The 1% Negative

Passages: Luke 6.12-49; Isaiah 54.11-55.13; 2 Corinthians 6.1-7.1; Luke 15.1-32 

In the name of the Father, Son and Holy Spirit, Amen!

IT’S TOO HARD!! Often I am asked, Diratsoo, why is it that faith comes so easy for some people and yet, is so difficult for me? It is a question I am sure most of us have asked in some form. Who hasn’t felt the difficulties of faithfulness especially in the midst of wrong? While driving to Church on Sunday, we might get cut off or get pulled over for speeding, as we are trying to not be late for Church. Though we are coming to pray, events such as these two anger us and the rest of our day is ruined. We can’t focus on prayer in Church, let alone anything else.

apple-no-equal-orangeOr perhaps when we bow our heads in private prayer at home, all we can think about is work, bills, personal battles we are facing. Focusing on Church and our Christian faith feels pointless. What about the world around us? All this negativity, whether it is daily shootings, disregard for those who are different, all the darkness in the world. For some it really becomes a strain on focusing on prayer or faith. Almost all of us in some form have asked how can there be so much evil in this world? Last week in New Zealand 3 Mosques were scenes of active shooters. If you travel to the Middle East, Christianity continually is the most persecuted faith in history. Did you know that last week in Egypt, militants killed 3 buses filled with Coptic Christian’s going to a monastery? There are more Churches closing or being destroyed than ever. How are we supposed to pray?

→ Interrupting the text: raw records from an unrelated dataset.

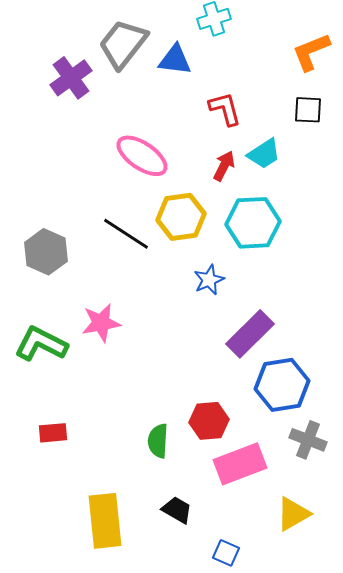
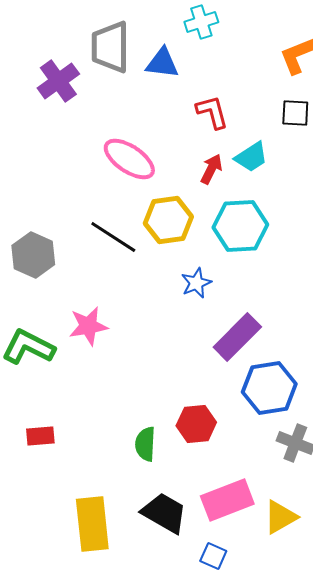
gray trapezoid: (123, 44) -> (110, 47), turned -38
pink rectangle: (240, 464) -> (227, 500), moved
black trapezoid: (177, 510) -> (164, 513), size x1.5

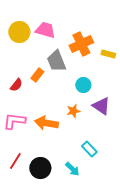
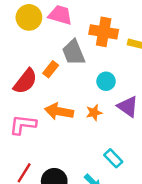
orange cross: (81, 44) -> (104, 32), turned 35
red semicircle: (16, 85) -> (25, 81), size x1.6
orange arrow: (46, 123) -> (59, 111), moved

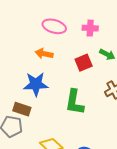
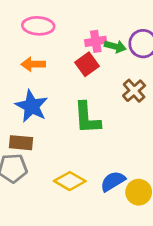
pink cross: (90, 28) -> (96, 41), moved
blue star: (36, 84) -> (32, 106), turned -30

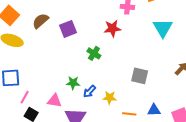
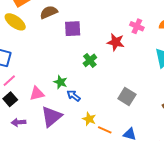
blue arrow: (89, 91) -> (74, 96), turned 64
yellow star: (110, 98) -> (89, 119), moved
pink triangle: (54, 101) -> (37, 94), turned -42

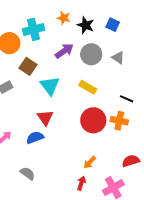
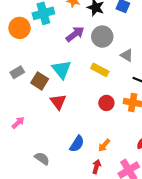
gray triangle: (118, 58) -> (127, 55), moved
brown square: (28, 66) -> (40, 81), moved
red circle: (93, 120) -> (106, 103), size x0.6
blue semicircle: (35, 137) -> (77, 144), moved, turned 144

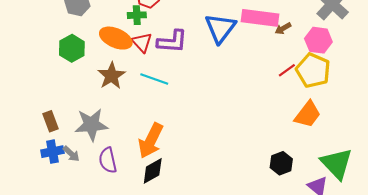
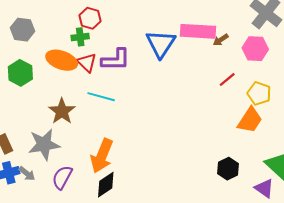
yellow pentagon: (313, 70) -> (259, 93), moved, size x0.7
brown star: (111, 76) -> (62, 111), moved
purple semicircle: (108, 160) -> (62, 177), turned 45

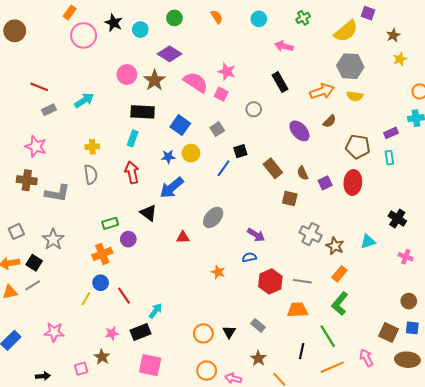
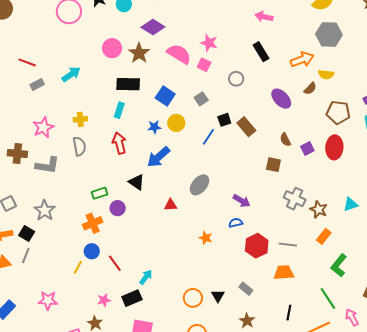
yellow semicircle: (355, 96) -> (326, 74), moved
pink star: (36, 147) -> (43, 127), moved, turned 30
brown rectangle: (273, 168) -> (246, 127), moved
gray line: (33, 285) -> (26, 255), turned -35
green L-shape: (340, 304) -> (339, 265), moved
green line: (328, 336) -> (328, 298), moved

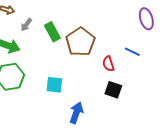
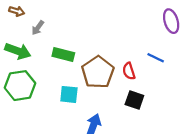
green rectangle: (52, 32) -> (63, 54), moved, turned -48
brown pentagon: (80, 42) -> (98, 72), moved

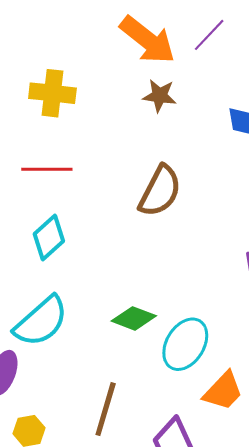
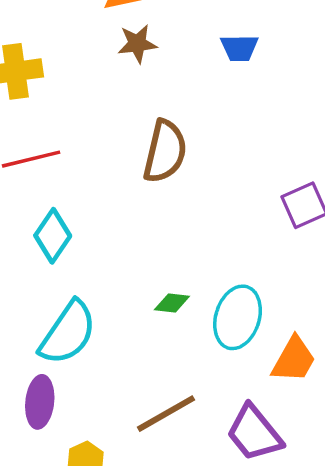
green diamond: (134, 318) -> (172, 303), size x0.7
brown line: (106, 409) -> (166, 414), turned 58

We don’t have to go that far. Every year, there are more and more Church’s closing, more and more people leaving the Christian faith. We have that struggle here in our own community. If we look back 20, 30, 40 years ago in relation to today, the Church is empty. Therefore, how do we focus on the good with all this negativity around us? It’s too hard!

We all know that the Second Sunday of Great Lent is known as the Sunday of the Prodigal Son. So today’s Gospel story is only about the Prodigal Son correct? Wrong! If we are paying attention to when the Gospel is being read or if we read it at home for ourselves, we may pass over the first 10 verses of the Gospel message today. It begins with the Pharisees arguing as to why Christ is eating with sinners or the unclean. And Christ speaking to them asks, “What man of you, having a hundred sheep, if he has lost one of them, does not leave the ninety-nine in the wilderness, and go after the one which is lost, until he finds it? And when he has found it, he lays it on his shoulders, rejoicing. And when he comes home, he calls together his friends and his neighbors, saying to them, ‘Rejoice with me, for I have found my sheep which was lost.’ Just so, I tell you, there will be more joy in heaven over one sinner who repents than over ninety-nine righteous persons who need no repentance. “Or what woman, having ten silver coins, if she loses one coin, does not light a lamp and sweep the house and seek diligently until she finds it? And when she has found it, she calls together her friends and neighbors, saying, ‘Rejoice with me, for I have found the coin which I had lost.’ Just so, I tell you, there is joy before the angels of God over one sinner who repents.” (vv.4-10)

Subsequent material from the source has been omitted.